George Bevis, who co-ordinates Labour Digital, a network of 300 digital professionals supporting the Labour Party, said not enough is being done by the current government to make Britain a leading digital nation.
Labour Digital previously released a report outlining 82 recommendations to transform the UK into the world’s leading digital economy and society.
Speaking to Cable.co.uk, Mr Bevis said not enough is being done by the current government.
He said: “We think the current government are being shoddy in their approach to answering this key question of how does the UK get to having the infrastructure that supports us being the top digital nation in the world.
“You cannot read any current government document and come away from it with the view that they have set that as their vision and they’re clearly going to achieve it, and here’s five things that will make it happen.
“Rather those documents read as, ‘we’re starting from our current position, what’s the minimum amount of stuff we feel we have a high likelihood of achieving in the next two years’, and that’s just not ambitious enough.”
One of the 82 recommendations in Labour Digital’s Number One in Digital report is nationwide access to 1Gbps broadband in homes, businesses and public buildings.
Mr Bevis said: “There’s lots of politicians who hitherto have talked about the UK being ‘a leader’ in digital and we think it’s okay but it’s not ambitious enough.
“There is an opportunity in the next few years for ‘a digital nation’ – it could be the US, it could be Israel, it could be South Korea – to become quite dominant.
“And we think that’s what Britain should be shooting for, so it should be looking to be ‘the’ digital leader rather than ‘a’ digital leader.
“And it’s in that context that we think that an investment in making 1Gbps broadband universal is the right thing to do.
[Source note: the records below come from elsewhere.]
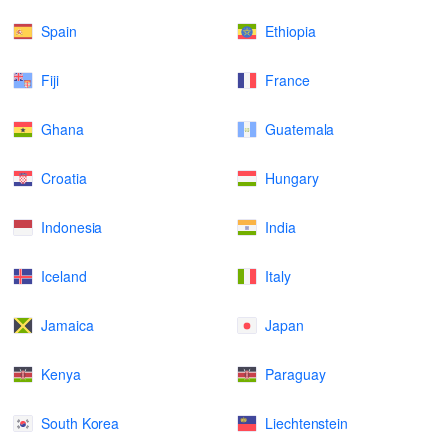
Spain
Ethiopia
Fiji
France
Ghana
Guatemala
Croatia
Hungary
Indonesia
India
Iceland
Italy
Jamaica
Japan
Kenya
Paraguay
South Korea
Liechtenstein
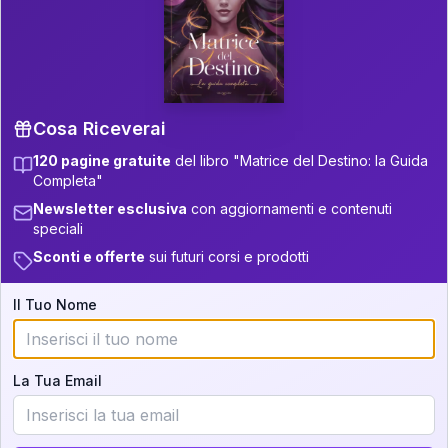
P.S. Interpretazione parziale
👇
gratuita
Scorri più in basso per vedere
un'interpretazione parziale gratuita della tua
Matrice! (o clicca qui!)
Cosa Riceverai
120 pagine gratuite
del libro "Matrice del Destino: la Guida
📚
Libro in Arrivo
Completa"
Iscriviti alla newsletter per ricevere
Newsletter esclusiva
con aggiornamenti e contenuti
aggiornamenti quando sarà disponibile.
speciali
Sconti e offerte
sui futuri corsi e prodotti
Il Tuo Nome
Cosa scoprirete nella vostra
interpretazione:
La Tua Email
💕
Come rafforzare la vostra unione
“The country that wins this global battle to be the most dominant player on the internet is not going to be a country that underestimated in its broadband infrastructure.”
Mr Bevis’s comments come after deputy labour leader Harriet Harman accused the government of ignoring people’s concerns over internet connectivity.
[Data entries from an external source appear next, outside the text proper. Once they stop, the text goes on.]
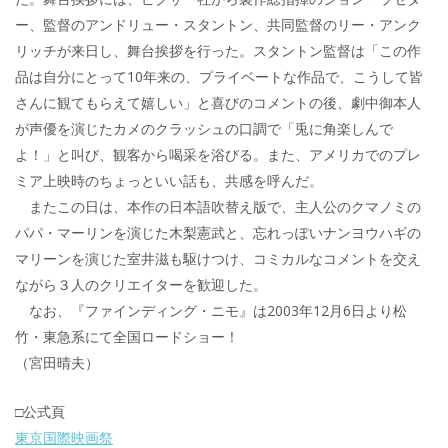
ー、監督のアンドリュー・スタントン、共同監督のリー・アンク
リッチが来日し、舞台挨拶を行った。スタントン監督は「この作
品は自分にとって10年来の、プライベートな作品で、こうして皆
さんに観てもらえて嬉しい」と喜びのコメントの後、劇中御本人
が声優を演じたカメのクラッシュの口調で「兎に角楽しんで
よ！」と叫び、観客から喝采を浴びる。また、アメリカでのプレ
ミア上映時のちょっといい話も、共感を呼んだ。
またこの日は、本作の日本語吹替え版で、主人公のクマノミの
パパ・マーリンを演じた木梨憲武と、忘れっぽいナンヨウハギの
マリーンを演じた室井滋も駆けつけ、コミカルなコメントを交え
ながら３人のクリエイターを歓迎した。
なお、『ファインディング・ニモ』は2003年12月6日より松
竹・東急系にて全国ロードショー！
（宮田晴夫）
□公式頁
東京国際映画祭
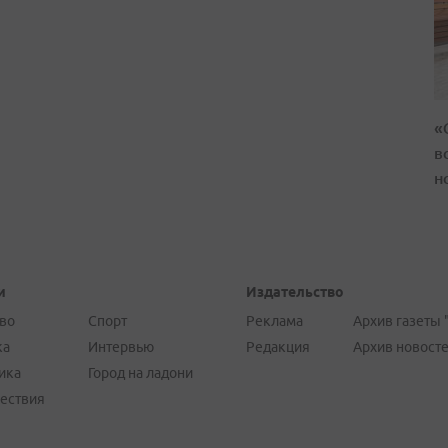
«
в
н
и
Издательство
во
Спорт
Реклама
Архив газеты 
ка
Интервью
Редакция
Архив новост
ика
Город на ладони
ествия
She accused culture and digital economy minister Ed Vaizey of “coasting” and said he was in denial over the success of government projects to expand mobile and broadband availability.
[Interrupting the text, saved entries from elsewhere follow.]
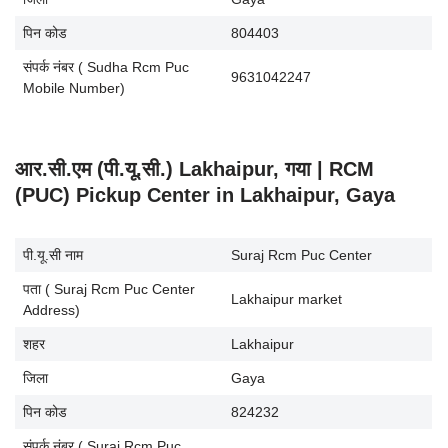
पिन कोड
804403
संपर्क नंबर ( Sudha Rcm Puc
9631042247
Mobile Number)
आर.सी.एम (पी.यू.सी.) Lakhaipur, गया | RCM
(PUC) Pickup Center in Lakhaipur, Gaya
पी.यू.सी नाम
Suraj Rcm Puc Center
पता ( Suraj Rcm Puc Center
Lakhaipur market
Address)
शहर
Lakhaipur
जिला
Gaya
पिन कोड
824232
संपर्क नंबर ( Suraj Rcm Puc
The government has championed its rollout of superfast broadband across the nation, aiming to give 95% of homes access to speeds of more than 24Mbps by 2017, and universal access to standard broadband with a speed of at least 2Mbps.
Mr Bevis said the digital issue will be “critical and defining” for the next government, but people are less focused on digital policy than other issues like immigration.
He said: “What’s tough for citizens is that widespread availability of high quality broadband will change their lives in lots and lots of medium-sized way and very few massive ways.
“It’s not easy for a citizen to see that broadband will lift their average income by x-thousands of pounds in the next few years, even though that may well be true.
“So because of that, yes, we are way off citizens embracing this set of topics with the passion that perhaps it deserves.”
But he said effects such as the impact on jobs would mean that the effects would be obvious to many people within five years, leading to digital becoming an important part of politics.
A DCMS spokesperson said: “Government is investing £1.7bn to transform the digital landscape of the UK and we are already ahead of the top five European economies for broadband coverage, speed, choice and price.
"We are turning more than 1,000 public buildings in cities across the UK into free wifi hotspots, and thousands of businesses are already benefiting from grants we introduced to ensure they are equipped for the digital age.”